◆ Problem to work on: Take the lines below between the one holding "Electronic Batch Records (eBR)" and the one holding "be used on a", inclusive, and copy them exactly. Add nothing.

◆ Data for processing:
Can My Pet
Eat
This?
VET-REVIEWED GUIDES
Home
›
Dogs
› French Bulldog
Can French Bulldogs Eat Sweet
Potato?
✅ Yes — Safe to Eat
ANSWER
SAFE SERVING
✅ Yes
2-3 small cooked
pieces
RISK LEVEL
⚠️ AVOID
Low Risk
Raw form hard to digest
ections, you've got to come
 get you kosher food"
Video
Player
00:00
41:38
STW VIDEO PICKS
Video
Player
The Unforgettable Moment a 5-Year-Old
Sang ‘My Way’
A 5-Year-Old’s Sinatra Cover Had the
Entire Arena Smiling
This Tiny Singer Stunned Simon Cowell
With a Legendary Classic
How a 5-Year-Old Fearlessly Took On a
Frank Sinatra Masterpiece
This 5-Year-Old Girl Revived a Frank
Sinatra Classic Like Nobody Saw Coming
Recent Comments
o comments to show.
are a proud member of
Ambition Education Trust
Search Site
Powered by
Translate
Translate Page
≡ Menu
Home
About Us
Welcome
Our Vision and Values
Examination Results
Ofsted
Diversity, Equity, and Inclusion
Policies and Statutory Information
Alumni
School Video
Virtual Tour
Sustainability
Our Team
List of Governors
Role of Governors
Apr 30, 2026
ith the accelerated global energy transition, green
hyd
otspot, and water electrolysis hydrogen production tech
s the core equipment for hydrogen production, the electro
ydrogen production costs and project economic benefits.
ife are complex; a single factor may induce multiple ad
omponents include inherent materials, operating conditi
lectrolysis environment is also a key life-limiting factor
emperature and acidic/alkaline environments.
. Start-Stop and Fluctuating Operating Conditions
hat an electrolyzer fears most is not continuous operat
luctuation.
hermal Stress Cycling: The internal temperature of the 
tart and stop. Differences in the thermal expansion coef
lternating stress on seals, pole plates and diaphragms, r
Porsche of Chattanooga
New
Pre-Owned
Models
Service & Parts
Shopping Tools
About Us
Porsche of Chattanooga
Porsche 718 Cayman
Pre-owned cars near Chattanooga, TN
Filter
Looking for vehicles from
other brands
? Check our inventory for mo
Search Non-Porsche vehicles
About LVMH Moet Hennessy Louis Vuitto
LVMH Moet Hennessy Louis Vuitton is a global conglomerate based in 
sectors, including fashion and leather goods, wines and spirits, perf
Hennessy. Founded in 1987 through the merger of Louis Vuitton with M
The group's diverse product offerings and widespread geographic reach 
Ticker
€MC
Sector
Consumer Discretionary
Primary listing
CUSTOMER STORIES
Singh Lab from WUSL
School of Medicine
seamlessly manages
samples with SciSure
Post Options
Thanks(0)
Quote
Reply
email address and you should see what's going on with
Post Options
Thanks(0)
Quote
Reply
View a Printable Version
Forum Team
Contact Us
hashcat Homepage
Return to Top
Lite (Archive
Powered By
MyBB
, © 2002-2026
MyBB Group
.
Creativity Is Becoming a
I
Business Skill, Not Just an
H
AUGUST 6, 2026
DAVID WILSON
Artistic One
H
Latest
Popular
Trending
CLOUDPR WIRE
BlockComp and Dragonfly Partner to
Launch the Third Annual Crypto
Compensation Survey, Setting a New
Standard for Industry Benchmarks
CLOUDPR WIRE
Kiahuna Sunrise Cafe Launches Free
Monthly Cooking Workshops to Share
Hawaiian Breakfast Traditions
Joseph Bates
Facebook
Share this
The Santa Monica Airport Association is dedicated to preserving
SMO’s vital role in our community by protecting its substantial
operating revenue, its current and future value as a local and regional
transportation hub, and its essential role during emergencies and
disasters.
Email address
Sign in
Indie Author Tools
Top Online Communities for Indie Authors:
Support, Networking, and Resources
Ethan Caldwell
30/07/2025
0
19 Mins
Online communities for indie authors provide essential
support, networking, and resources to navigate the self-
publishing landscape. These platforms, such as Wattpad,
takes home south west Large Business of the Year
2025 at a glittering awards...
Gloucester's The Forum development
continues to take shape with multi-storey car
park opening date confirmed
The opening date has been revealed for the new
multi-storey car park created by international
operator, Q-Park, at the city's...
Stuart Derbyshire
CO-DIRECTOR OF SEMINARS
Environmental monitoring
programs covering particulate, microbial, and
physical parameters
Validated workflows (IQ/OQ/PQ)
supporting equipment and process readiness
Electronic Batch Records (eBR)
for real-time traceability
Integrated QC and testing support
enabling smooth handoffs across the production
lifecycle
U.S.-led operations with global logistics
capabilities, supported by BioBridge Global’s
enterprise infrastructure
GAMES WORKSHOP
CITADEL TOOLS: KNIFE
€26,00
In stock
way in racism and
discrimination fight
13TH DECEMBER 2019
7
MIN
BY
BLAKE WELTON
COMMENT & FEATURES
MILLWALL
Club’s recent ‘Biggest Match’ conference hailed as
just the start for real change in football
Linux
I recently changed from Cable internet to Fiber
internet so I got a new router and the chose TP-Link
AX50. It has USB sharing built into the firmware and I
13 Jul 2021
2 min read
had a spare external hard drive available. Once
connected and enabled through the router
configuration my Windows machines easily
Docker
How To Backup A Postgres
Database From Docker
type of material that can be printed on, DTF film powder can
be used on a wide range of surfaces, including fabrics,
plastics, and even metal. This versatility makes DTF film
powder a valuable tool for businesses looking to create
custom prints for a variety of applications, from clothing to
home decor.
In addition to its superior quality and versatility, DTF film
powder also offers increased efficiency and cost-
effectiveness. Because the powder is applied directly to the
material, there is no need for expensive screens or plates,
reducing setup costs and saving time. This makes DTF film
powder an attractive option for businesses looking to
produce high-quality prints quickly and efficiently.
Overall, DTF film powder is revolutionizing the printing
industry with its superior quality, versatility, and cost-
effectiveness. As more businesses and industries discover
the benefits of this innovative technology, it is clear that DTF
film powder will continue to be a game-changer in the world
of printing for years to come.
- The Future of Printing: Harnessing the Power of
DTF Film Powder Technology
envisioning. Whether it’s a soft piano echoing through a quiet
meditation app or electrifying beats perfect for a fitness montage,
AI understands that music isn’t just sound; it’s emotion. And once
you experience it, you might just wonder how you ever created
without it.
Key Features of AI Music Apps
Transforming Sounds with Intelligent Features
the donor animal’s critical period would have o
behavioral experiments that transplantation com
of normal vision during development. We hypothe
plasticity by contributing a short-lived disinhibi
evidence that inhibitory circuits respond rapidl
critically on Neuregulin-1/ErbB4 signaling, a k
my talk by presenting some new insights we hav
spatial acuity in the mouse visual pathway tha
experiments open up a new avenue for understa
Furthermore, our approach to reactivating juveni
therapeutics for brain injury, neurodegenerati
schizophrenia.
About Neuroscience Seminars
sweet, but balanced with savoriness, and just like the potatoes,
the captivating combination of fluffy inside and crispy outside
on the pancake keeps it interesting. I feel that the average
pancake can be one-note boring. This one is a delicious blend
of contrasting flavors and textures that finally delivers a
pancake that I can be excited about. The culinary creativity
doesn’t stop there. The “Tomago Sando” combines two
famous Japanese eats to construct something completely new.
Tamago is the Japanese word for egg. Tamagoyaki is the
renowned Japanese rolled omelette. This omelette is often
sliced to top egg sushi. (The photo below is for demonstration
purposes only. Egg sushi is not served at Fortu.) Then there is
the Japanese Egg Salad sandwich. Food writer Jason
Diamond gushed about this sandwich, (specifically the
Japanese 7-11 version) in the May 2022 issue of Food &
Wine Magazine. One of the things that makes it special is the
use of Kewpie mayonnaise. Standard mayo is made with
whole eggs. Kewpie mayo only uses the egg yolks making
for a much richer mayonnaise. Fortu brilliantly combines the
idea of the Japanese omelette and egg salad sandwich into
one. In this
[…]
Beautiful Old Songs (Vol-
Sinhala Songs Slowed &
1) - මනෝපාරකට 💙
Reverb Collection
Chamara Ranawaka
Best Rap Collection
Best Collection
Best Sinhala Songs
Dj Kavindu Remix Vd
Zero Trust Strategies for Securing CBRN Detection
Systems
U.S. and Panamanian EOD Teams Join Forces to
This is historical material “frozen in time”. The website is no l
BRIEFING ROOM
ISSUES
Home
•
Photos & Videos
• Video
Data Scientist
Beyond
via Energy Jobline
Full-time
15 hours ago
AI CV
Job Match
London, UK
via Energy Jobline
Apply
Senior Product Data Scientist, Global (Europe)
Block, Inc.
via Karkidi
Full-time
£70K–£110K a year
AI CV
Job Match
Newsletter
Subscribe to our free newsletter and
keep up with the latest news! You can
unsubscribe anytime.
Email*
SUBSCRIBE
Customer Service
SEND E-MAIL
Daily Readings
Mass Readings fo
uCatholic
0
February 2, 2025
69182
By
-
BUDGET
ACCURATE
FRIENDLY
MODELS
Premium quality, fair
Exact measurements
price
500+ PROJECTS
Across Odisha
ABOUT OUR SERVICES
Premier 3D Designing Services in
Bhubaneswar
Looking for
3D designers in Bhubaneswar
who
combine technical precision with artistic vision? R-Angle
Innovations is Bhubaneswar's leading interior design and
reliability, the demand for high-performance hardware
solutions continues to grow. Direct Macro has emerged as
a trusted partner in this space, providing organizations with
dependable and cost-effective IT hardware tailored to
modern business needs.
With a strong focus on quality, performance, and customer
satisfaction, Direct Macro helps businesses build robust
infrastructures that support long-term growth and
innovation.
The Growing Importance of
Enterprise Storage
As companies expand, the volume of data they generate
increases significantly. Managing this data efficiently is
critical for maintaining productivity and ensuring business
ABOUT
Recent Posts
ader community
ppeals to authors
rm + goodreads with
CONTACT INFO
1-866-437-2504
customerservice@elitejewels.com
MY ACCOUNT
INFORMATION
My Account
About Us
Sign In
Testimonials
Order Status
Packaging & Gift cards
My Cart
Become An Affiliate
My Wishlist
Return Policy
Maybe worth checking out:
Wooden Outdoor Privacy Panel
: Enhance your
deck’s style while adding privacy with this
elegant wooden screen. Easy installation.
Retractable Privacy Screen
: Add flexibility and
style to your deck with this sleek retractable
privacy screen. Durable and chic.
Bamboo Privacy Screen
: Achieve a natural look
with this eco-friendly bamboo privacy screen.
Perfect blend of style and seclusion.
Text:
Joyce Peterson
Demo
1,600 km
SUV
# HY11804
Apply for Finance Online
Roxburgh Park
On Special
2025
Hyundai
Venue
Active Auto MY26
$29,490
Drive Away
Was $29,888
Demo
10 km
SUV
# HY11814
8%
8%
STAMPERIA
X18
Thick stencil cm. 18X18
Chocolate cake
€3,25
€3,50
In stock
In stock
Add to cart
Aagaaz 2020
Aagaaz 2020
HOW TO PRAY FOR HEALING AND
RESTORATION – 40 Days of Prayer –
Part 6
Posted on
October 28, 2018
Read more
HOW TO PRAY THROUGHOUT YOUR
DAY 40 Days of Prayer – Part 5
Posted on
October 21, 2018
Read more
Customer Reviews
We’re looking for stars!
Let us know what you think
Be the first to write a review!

◆ Response:
Electronic Batch Records (eBR)
for real-time traceability
Integrated QC and testing support
enabling smooth handoffs across the production
lifecycle
U.S.-led operations with global logistics
capabilities, supported by BioBridge Global’s
enterprise infrastructure
GAMES WORKSHOP
CITADEL TOOLS: KNIFE
€26,00
In stock
way in racism and
discrimination fight
13TH DECEMBER 2019
7
MIN
BY
BLAKE WELTON
COMMENT & FEATURES
MILLWALL
Club’s recent ‘Biggest Match’ conference hailed as
just the start for real change in football
Linux
I recently changed from Cable internet to Fiber
internet so I got a new router and the chose TP-Link
AX50. It has USB sharing built into the firmware and I
13 Jul 2021
2 min read
had a spare external hard drive available. Once
connected and enabled through the router
configuration my Windows machines easily
Docker
How To Backup A Postgres
Database From Docker
type of material that can be printed on, DTF film powder can
be used on a wide range of surfaces, including fabrics,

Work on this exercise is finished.